Reproduce the full set of records verbatim.

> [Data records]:
[Start of section]

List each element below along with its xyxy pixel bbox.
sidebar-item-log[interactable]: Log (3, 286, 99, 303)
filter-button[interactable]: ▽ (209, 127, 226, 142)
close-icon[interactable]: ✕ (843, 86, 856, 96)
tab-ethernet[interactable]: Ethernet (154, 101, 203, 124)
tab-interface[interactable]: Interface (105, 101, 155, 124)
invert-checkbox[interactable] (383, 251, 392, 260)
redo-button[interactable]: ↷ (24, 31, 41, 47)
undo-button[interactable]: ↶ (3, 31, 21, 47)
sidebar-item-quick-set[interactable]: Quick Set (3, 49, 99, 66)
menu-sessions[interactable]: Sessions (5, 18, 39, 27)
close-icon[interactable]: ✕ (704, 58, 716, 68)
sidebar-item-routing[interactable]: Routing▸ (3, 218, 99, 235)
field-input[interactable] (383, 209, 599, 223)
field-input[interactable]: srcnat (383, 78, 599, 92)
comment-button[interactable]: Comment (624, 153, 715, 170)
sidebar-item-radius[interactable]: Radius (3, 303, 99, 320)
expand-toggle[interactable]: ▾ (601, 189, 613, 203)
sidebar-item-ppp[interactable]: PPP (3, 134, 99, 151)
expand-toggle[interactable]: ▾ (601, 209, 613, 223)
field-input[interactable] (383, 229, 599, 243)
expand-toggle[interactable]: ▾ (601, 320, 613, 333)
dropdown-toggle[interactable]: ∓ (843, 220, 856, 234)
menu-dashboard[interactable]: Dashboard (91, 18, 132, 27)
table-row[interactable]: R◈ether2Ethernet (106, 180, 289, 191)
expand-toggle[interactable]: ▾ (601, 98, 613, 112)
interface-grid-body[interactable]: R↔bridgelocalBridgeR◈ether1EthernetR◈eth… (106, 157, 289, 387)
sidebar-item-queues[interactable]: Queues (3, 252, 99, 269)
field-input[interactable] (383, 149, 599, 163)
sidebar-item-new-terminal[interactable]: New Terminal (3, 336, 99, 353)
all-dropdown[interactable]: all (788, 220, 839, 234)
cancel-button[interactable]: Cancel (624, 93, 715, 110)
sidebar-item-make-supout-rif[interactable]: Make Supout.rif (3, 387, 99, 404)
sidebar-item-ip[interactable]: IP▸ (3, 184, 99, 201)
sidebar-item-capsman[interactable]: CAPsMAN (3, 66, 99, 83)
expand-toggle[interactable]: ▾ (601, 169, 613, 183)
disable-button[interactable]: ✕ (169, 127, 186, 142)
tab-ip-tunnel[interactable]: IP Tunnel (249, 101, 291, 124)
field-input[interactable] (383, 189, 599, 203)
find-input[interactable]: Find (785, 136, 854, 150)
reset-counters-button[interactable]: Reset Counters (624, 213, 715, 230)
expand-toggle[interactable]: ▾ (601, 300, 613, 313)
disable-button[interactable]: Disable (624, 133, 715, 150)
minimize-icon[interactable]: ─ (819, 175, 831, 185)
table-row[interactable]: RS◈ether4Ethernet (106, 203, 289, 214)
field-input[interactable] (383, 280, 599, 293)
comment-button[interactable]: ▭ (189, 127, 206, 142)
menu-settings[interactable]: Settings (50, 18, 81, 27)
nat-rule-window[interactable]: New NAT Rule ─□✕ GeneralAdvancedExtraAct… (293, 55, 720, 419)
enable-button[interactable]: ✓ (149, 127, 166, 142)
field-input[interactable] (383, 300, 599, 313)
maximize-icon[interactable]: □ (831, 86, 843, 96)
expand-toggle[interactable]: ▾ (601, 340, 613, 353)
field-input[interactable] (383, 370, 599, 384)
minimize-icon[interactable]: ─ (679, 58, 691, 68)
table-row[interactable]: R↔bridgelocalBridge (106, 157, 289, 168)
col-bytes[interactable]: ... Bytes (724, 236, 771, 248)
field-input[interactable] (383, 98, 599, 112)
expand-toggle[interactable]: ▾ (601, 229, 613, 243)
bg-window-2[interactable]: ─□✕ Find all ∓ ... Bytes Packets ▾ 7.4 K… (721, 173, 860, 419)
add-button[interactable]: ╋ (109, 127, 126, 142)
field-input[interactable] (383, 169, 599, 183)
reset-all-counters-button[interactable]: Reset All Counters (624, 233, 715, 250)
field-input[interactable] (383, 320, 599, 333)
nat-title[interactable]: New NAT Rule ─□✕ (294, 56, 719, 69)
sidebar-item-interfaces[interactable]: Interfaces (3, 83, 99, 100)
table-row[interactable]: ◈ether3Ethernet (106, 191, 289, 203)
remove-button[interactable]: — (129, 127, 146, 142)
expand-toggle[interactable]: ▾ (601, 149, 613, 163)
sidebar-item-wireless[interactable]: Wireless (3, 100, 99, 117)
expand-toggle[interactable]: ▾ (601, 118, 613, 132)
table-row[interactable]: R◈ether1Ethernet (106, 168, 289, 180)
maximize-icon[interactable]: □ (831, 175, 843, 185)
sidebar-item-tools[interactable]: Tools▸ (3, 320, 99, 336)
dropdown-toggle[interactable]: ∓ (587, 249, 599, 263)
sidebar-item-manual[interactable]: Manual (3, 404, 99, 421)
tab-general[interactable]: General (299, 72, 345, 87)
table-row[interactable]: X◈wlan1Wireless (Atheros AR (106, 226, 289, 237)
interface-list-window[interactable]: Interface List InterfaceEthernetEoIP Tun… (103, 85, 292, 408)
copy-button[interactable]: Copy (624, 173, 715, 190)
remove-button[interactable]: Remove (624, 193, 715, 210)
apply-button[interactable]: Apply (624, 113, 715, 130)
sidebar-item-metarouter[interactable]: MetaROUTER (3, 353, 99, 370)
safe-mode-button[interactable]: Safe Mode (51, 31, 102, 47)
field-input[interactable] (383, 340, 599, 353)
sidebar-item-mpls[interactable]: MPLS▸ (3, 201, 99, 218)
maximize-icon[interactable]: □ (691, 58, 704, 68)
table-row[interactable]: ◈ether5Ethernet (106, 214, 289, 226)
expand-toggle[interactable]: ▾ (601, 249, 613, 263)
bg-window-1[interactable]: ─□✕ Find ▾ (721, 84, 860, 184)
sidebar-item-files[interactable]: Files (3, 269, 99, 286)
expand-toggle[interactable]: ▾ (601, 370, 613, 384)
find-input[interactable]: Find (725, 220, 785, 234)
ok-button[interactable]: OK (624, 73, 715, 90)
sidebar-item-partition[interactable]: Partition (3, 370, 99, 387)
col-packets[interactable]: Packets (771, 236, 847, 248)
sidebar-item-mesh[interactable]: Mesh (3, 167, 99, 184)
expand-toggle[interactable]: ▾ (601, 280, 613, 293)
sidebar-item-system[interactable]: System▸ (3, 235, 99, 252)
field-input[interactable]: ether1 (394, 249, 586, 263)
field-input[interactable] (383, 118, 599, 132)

[End of section]

> [Exercise result]:
List each element below along with its xyxy pixel bbox.
sidebar-item-log[interactable]: Log (3, 286, 99, 303)
filter-button[interactable]: ▽ (209, 127, 226, 142)
close-icon[interactable]: ✕ (843, 86, 856, 96)
tab-ethernet[interactable]: Ethernet (154, 101, 203, 124)
tab-interface[interactable]: Interface (105, 101, 155, 124)
invert-checkbox[interactable] (383, 251, 392, 260)
redo-button[interactable]: ↷ (24, 31, 41, 47)
undo-button[interactable]: ↶ (3, 31, 21, 47)
sidebar-item-quick-set[interactable]: Quick Set (3, 49, 99, 66)
menu-sessions[interactable]: Sessions (5, 18, 39, 27)
close-icon[interactable]: ✕ (704, 58, 716, 68)
sidebar-item-routing[interactable]: Routing▸ (3, 218, 99, 235)
field-input[interactable] (383, 209, 599, 223)
field-input[interactable]: srcnat (383, 78, 599, 92)
comment-button[interactable]: Comment (624, 153, 715, 170)
sidebar-item-radius[interactable]: Radius (3, 303, 99, 320)
expand-toggle[interactable]: ▾ (601, 189, 613, 203)
sidebar-item-ppp[interactable]: PPP (3, 134, 99, 151)
expand-toggle[interactable]: ▾ (601, 209, 613, 223)
field-input[interactable] (383, 229, 599, 243)
expand-toggle[interactable]: ▾ (601, 320, 613, 333)
dropdown-toggle[interactable]: ∓ (843, 220, 856, 234)
menu-dashboard[interactable]: Dashboard (91, 18, 132, 27)
table-row[interactable]: R◈ether2Ethernet (106, 180, 289, 191)
expand-toggle[interactable]: ▾ (601, 98, 613, 112)
interface-grid-body[interactable]: R↔bridgelocalBridgeR◈ether1EthernetR◈eth… (106, 157, 289, 387)
sidebar-item-queues[interactable]: Queues (3, 252, 99, 269)
field-input[interactable] (383, 149, 599, 163)
sidebar-item-new-terminal[interactable]: New Terminal (3, 336, 99, 353)
all-dropdown[interactable]: all (788, 220, 839, 234)
cancel-button[interactable]: Cancel (624, 93, 715, 110)
sidebar-item-make-supout-rif[interactable]: Make Supout.rif (3, 387, 99, 404)
sidebar-item-ip[interactable]: IP▸ (3, 184, 99, 201)
sidebar-item-capsman[interactable]: CAPsMAN (3, 66, 99, 83)
expand-toggle[interactable]: ▾ (601, 169, 613, 183)
disable-button[interactable]: ✕ (169, 127, 186, 142)
tab-ip-tunnel[interactable]: IP Tunnel (249, 101, 291, 124)
field-input[interactable] (383, 189, 599, 203)
find-input[interactable]: Find (785, 136, 854, 150)
reset-counters-button[interactable]: Reset Counters (624, 213, 715, 230)
expand-toggle[interactable]: ▾ (601, 300, 613, 313)
disable-button[interactable]: Disable (624, 133, 715, 150)
minimize-icon[interactable]: ─ (819, 175, 831, 185)
table-row[interactable]: RS◈ether4Ethernet (106, 203, 289, 214)
field-input[interactable] (383, 280, 599, 293)
comment-button[interactable]: ▭ (189, 127, 206, 142)
menu-settings[interactable]: Settings (50, 18, 81, 27)
nat-rule-window[interactable]: New NAT Rule ─□✕ GeneralAdvancedExtraAct… (293, 55, 720, 419)
enable-button[interactable]: ✓ (149, 127, 166, 142)
field-input[interactable] (383, 300, 599, 313)
maximize-icon[interactable]: □ (831, 86, 843, 96)
expand-toggle[interactable]: ▾ (601, 340, 613, 353)
field-input[interactable] (383, 370, 599, 384)
minimize-icon[interactable]: ─ (679, 58, 691, 68)
table-row[interactable]: R↔bridgelocalBridge (106, 157, 289, 168)
col-bytes[interactable]: ... Bytes (724, 236, 771, 248)
field-input[interactable] (383, 98, 599, 112)
expand-toggle[interactable]: ▾ (601, 229, 613, 243)
bg-window-2[interactable]: ─□✕ Find all ∓ ... Bytes Packets ▾ 7.4 K… (721, 173, 860, 419)
add-button[interactable]: ╋ (109, 127, 126, 142)
field-input[interactable] (383, 169, 599, 183)
reset-all-counters-button[interactable]: Reset All Counters (624, 233, 715, 250)
field-input[interactable] (383, 320, 599, 333)
nat-title[interactable]: New NAT Rule ─□✕ (294, 56, 719, 69)
sidebar-item-interfaces[interactable]: Interfaces (3, 83, 99, 100)
table-row[interactable]: ◈ether3Ethernet (106, 191, 289, 203)
remove-button[interactable]: — (129, 127, 146, 142)
expand-toggle[interactable]: ▾ (601, 149, 613, 163)
sidebar-item-wireless[interactable]: Wireless (3, 100, 99, 117)
expand-toggle[interactable]: ▾ (601, 118, 613, 132)
table-row[interactable]: R◈ether1Ethernet (106, 168, 289, 180)
maximize-icon[interactable]: □ (831, 175, 843, 185)
sidebar-item-tools[interactable]: Tools▸ (3, 320, 99, 336)
dropdown-toggle[interactable]: ∓ (587, 249, 599, 263)
sidebar-item-manual[interactable]: Manual (3, 404, 99, 421)
tab-general[interactable]: General (299, 72, 345, 87)
table-row[interactable]: X◈wlan1Wireless (Atheros AR (106, 226, 289, 237)
interface-list-window[interactable]: Interface List InterfaceEthernetEoIP Tun… (103, 85, 292, 408)
copy-button[interactable]: Copy (624, 173, 715, 190)
remove-button[interactable]: Remove (624, 193, 715, 210)
apply-button[interactable]: Apply (624, 113, 715, 130)
sidebar-item-metarouter[interactable]: MetaROUTER (3, 353, 99, 370)
safe-mode-button[interactable]: Safe Mode (51, 31, 102, 47)
field-input[interactable] (383, 340, 599, 353)
sidebar-item-mpls[interactable]: MPLS▸ (3, 201, 99, 218)
maximize-icon[interactable]: □ (691, 58, 704, 68)
table-row[interactable]: ◈ether5Ethernet (106, 214, 289, 226)
expand-toggle[interactable]: ▾ (601, 249, 613, 263)
bg-window-1[interactable]: ─□✕ Find ▾ (721, 84, 860, 184)
sidebar-item-files[interactable]: Files (3, 269, 99, 286)
expand-toggle[interactable]: ▾ (601, 370, 613, 384)
find-input[interactable]: Find (725, 220, 785, 234)
ok-button[interactable]: OK (624, 73, 715, 90)
sidebar-item-partition[interactable]: Partition (3, 370, 99, 387)
col-packets[interactable]: Packets (771, 236, 847, 248)
sidebar-item-mesh[interactable]: Mesh (3, 167, 99, 184)
expand-toggle[interactable]: ▾ (601, 280, 613, 293)
sidebar-item-system[interactable]: System▸ (3, 235, 99, 252)
field-input[interactable]: ether1 (394, 249, 586, 263)
field-input[interactable] (383, 118, 599, 132)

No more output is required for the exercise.